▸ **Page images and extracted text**
# # # # #
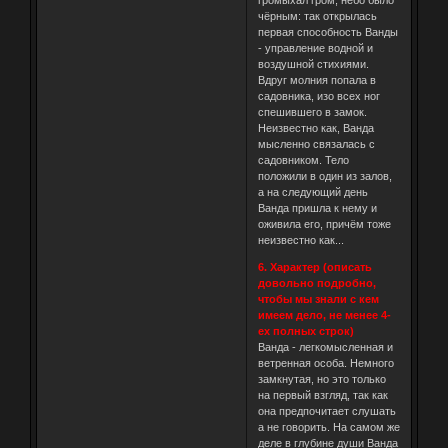
чёрным: так открылась
первая способность Ванды
- управление водной и
воздушной стихиями.
Вдруг молния попала в
садовника, изо всех ног
спешившего в замок.
Неизвестно как, Ванда
мысленно связалась с
садовником. Тело
положили в один из залов,
а на следующий день
Ванда пришла к нему и
оживила его, причём тоже
неизвестно как...
6. Характер (описать
довольно подробно,
чтобы мы знали с кем
имеем дело, не менее 4-
ех полных строк)
Ванда - легкомысленная и
ветренная особа. Немного
замкнутая, но это только
на первый взгляд, так как
она предпочитает слушать
а не говорить. На самом же
деле в глубине души Ванда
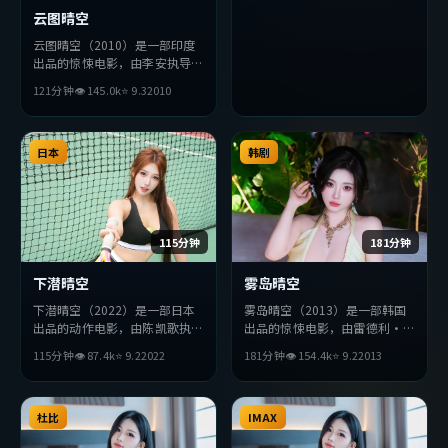
云图晴空
云图晴空（2010）是一部印度
出品的惊悚电影，由李安执导，
周润发、杨紫琼、张曼玉等主
121分钟
👁
145.0
k
⭐
9.3
2010
演。影片在叙事与视听上力求突
破，探讨人性与抉择，节奏张弛
有度，适合喜欢该类型的观众完
整观看。
日本
韩剧
115分钟
181分钟
下潜晴空
雾岛晴空
下潜晴空（2022）是一部日本
雾岛晴空（2013）是一部韩国
出品的动作电影，由陈凯歌执
出品的惊悚电影，由雷德利·
导，汤唯、廖凡、段奕宏等主
斯科特执导，段奕宏、赵丽颖、
115分钟
👁
87.4
k
⭐
9.2
2022
181分钟
👁
154.4
k
⭐
9.2
2013
演。影片在叙事与视听上力求突
基里安·墨菲等主演。影片在
破，探讨人性与抉择，节奏张弛
叙事与视听上力求突破，探讨人
有度，适合喜欢该类型的观众完
性与抉择，节奏张弛有度，适合
整观看。
杜比
喜欢该类型的观众完整观看。
IMAX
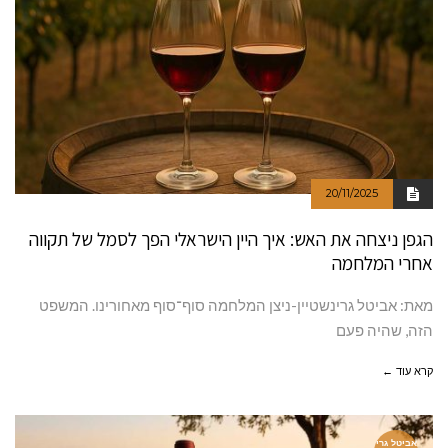
20/11/2025
הגפן ניצחה את האש: איך היין הישראלי הפך לסמל של תקווה
אחרי המלחמה
מאת: אביטל גרינשטיין-ניצן המלחמה סוף־סוף מאחורינו. המשפט
הזה, שהיה פעם
קרא עוד ←
אביטל גרי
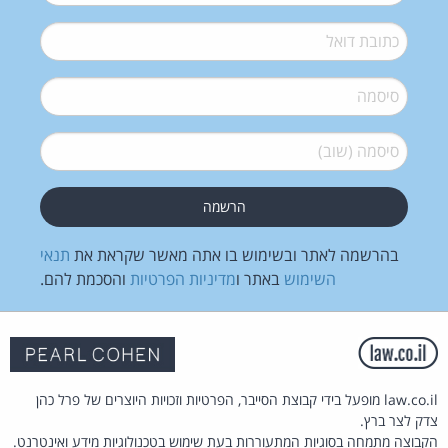
דואל
*
סיסמה
*
סיסמה (שוב)
*
בהרשמה לאתר ובשימוש בו אתה מאשר שקראת את
תנאי
השימוש
באתר ו
מדיניות הפרטיות
והסכמת להם.
law.co.il מופעל בידי קבוצת הסייבר, הפרטיות וזכויות היוצרים של פרל כהן
צדק לצר ברץ.
הקבוצה מתמחה בסוגיות המתעוררות בעת שימוש בטכנולוגיות מידע ואינטרנט.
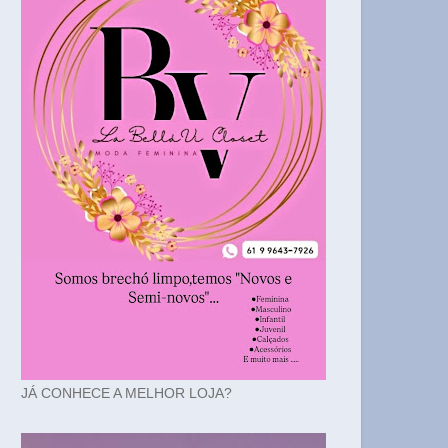
JÁ CONHECE A MELHOR LOJA?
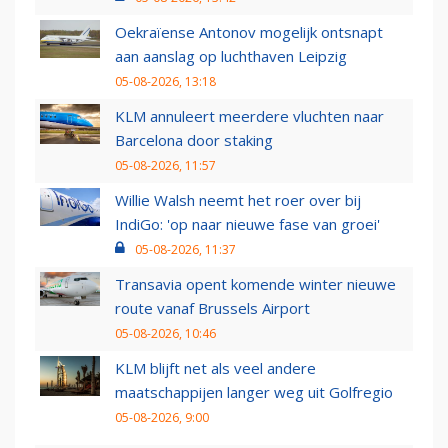
Oekraïense Antonov mogelijk ontsnapt
aan aanslag op luchthaven Leipzig
05-08-2026, 13:18
KLM annuleert meerdere vluchten naar
Barcelona door staking
05-08-2026, 11:57
Willie Walsh neemt het roer over bij
IndiGo: 'op naar nieuwe fase van groei'
05-08-2026, 11:37
Transavia opent komende winter nieuwe
route vanaf Brussels Airport
05-08-2026, 10:46
KLM blijft net als veel andere
maatschappijen langer weg uit Golfregio
05-08-2026, 9:00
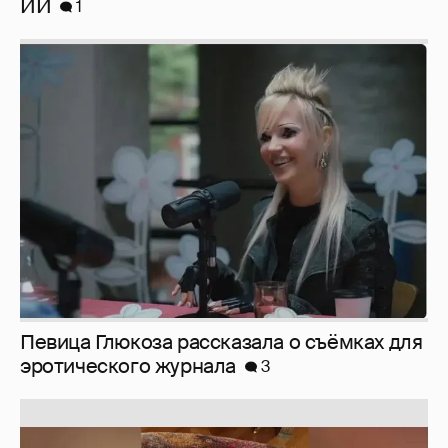
ИИ
1
Певица Глюкоза рассказала о съёмках для
эротического журнала
3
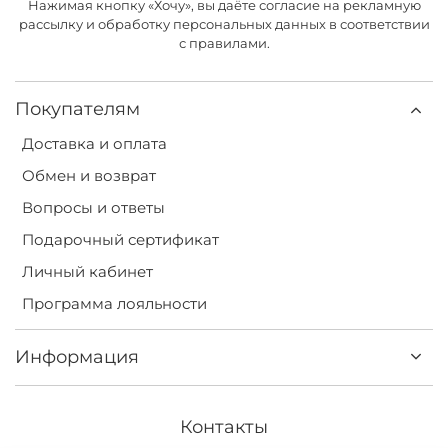
Нажимая кнопку «Хочу», вы даёте согласие на рекламную
рассылку и обработку персональных данных в соответствии
с правилами.
Покупателям
Доставка и оплата
Обмен и возврат
Вопросы и ответы
Подарочный сертификат
Личный кабинет
Программа лояльности
Информация
Контакты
# # # # #
▸ **TASK REQUIREMENTS**
Starting with the top line, write out all the data above exactly; keep the pictures out.

▸ **RESULT OF THE EXERCISE**
чёрным: так открылась
первая способность Ванды
- управление водной и
воздушной стихиями.
Вдруг молния попала в
садовника, изо всех ног
спешившего в замок.
Неизвестно как, Ванда
мысленно связалась с
садовником. Тело
положили в один из залов,
а на следующий день
Ванда пришла к нему и
оживила его, причём тоже
неизвестно как...
6. Характер (описать
довольно подробно,
чтобы мы знали с кем
имеем дело, не менее 4-
ех полных строк)
Ванда - легкомысленная и
ветренная особа. Немного
замкнутая, но это только
на первый взгляд, так как
она предпочитает слушать
а не говорить. На самом же
деле в глубине души Ванда
云图晴空
云图晴空（2010）是一部印度
出品的惊悚电影，由李安执导，
周润发、杨紫琼、张曼玉等主
121分钟
👁
145.0
k
⭐
9.3
2010
演。影片在叙事与视听上力求突
破，探讨人性与抉择，节奏张弛
有度，适合喜欢该类型的观众完
整观看。
日本
韩剧
115分钟
181分钟
下潜晴空
雾岛晴空
下潜晴空（2022）是一部日本
雾岛晴空（2013）是一部韩国
出品的动作电影，由陈凯歌执
出品的惊悚电影，由雷德利·
导，汤唯、廖凡、段奕宏等主
斯科特执导，段奕宏、赵丽颖、
115分钟
👁
87.4
k
⭐
9.2
2022
181分钟
👁
154.4
k
⭐
9.2
2013
演。影片在叙事与视听上力求突
基里安·墨菲等主演。影片在
破，探讨人性与抉择，节奏张弛
叙事与视听上力求突破，探讨人
有度，适合喜欢该类型的观众完
性与抉择，节奏张弛有度，适合
整观看。
杜比
喜欢该类型的观众完整观看。
IMAX
20/11/2025
הגפן ניצחה את האש: איך היין הישראלי הפך לסמל של תקווה
אחרי המלחמה
מאת: אביטל גרינשטיין-ניצן המלחמה סוף־סוף מאחורינו. המשפט
הזה, שהיה פעם
קרא עוד ←
אביטל גרי
דואל
*
סיסמה
*
סיסמה (שוב)
*
בהרשמה לאתר ובשימוש בו אתה מאשר שקראת את
תנאי
השימוש
באתר ו
מדיניות הפרטיות
והסכמת להם.
law.co.il מופעל בידי קבוצת הסייבר, הפרטיות וזכויות היוצרים של פרל כהן
צדק לצר ברץ.
הקבוצה מתמחה בסוגיות המתעוררות בעת שימוש בטכנולוגיות מידע ואינטרנט.
JÁ CONHECE A MELHOR LOJA?
Oekraïense Antonov mogelijk ontsnapt
aan aanslag op luchthaven Leipzig
05-08-2026, 13:18
KLM annuleert meerdere vluchten naar
Barcelona door staking
05-08-2026, 11:57
Willie Walsh neemt het roer over bij
IndiGo: 'op naar nieuwe fase van groei'
05-08-2026, 11:37
Transavia opent komende winter nieuwe
route vanaf Brussels Airport
05-08-2026, 10:46
KLM blijft net als veel andere
maatschappijen langer weg uit Golfregio
05-08-2026, 9:00
ИИ
1
Певица Глюкоза рассказала о съёмках для
эротического журнала
3
Нажимая кнопку «Хочу», вы даёте согласие на рекламную
рассылку и обработку персональных данных в соответствии
с правилами.
Покупателям
Доставка и оплата
Обмен и возврат
Вопросы и ответы
Подарочный сертификат
Личный кабинет
Программа лояльности
Информация
Контакты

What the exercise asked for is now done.